* **Task to carry out**: Word for word, give again the line holding "I need masks" and each line after it to the end of the listing below.
━━━━━━━━━━━━━━━━
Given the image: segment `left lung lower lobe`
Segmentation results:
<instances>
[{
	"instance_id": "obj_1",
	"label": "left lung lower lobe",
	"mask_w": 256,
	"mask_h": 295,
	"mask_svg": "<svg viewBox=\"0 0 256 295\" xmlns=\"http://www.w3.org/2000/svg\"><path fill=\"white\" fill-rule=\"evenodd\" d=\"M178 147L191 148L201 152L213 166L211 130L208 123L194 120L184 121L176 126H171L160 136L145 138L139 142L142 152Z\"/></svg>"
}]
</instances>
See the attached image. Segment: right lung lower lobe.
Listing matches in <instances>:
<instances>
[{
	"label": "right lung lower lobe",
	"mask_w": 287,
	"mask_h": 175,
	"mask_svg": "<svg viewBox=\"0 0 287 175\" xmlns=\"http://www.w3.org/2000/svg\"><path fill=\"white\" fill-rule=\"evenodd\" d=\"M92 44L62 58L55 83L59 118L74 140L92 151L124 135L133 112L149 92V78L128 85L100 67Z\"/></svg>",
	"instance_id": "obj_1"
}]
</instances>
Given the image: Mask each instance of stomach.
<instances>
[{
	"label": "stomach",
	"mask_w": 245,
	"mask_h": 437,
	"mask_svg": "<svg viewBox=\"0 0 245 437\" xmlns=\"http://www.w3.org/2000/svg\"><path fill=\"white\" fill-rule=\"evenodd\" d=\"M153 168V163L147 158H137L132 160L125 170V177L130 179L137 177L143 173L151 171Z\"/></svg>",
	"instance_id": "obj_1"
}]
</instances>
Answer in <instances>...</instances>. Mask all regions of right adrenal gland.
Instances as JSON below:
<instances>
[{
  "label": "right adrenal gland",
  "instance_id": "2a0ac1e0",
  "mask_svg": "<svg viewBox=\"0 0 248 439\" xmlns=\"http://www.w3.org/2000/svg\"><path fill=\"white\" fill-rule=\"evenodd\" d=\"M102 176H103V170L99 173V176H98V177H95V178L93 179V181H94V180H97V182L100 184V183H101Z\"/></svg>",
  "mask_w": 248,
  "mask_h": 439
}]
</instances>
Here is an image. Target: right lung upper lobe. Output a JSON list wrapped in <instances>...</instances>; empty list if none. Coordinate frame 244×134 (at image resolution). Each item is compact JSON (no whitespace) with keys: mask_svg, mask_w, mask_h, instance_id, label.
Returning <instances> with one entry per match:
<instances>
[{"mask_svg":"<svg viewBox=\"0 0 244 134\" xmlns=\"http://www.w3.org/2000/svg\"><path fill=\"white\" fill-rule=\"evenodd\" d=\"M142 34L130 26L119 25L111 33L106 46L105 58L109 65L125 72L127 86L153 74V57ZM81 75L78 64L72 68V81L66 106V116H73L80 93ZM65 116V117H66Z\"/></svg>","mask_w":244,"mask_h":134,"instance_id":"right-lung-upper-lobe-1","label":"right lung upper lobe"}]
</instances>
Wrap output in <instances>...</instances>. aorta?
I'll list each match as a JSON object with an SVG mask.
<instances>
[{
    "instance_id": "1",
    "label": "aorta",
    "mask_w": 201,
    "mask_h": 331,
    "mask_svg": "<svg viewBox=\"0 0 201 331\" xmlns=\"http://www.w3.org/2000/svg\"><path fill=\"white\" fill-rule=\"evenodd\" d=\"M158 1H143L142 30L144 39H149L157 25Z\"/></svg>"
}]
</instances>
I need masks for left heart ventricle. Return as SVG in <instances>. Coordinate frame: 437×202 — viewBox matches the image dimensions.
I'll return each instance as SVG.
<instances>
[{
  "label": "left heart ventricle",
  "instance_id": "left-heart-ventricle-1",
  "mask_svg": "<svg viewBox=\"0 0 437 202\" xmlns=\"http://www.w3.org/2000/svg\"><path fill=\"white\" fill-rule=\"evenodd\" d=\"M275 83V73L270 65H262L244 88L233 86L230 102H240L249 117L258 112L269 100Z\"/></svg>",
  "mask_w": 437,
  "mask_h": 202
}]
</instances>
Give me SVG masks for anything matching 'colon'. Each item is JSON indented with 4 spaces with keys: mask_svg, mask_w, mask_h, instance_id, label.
━━━━━━━━━━━━━━━━
* **Answer below**:
I need masks for left heart ventricle. Return as SVG in <instances>. Coordinate frame: 437×202 — viewBox matches the image dimensions.
I'll return each instance as SVG.
<instances>
[{
  "label": "left heart ventricle",
  "instance_id": "left-heart-ventricle-1",
  "mask_svg": "<svg viewBox=\"0 0 437 202\" xmlns=\"http://www.w3.org/2000/svg\"><path fill=\"white\" fill-rule=\"evenodd\" d=\"M275 83V73L270 65H262L244 88L233 86L230 102H240L249 117L258 112L269 100Z\"/></svg>",
  "mask_w": 437,
  "mask_h": 202
}]
</instances>
Give me SVG masks for anything matching 'colon'. Each item is JSON indented with 4 spaces with keys: mask_svg, mask_w, mask_h, instance_id, label.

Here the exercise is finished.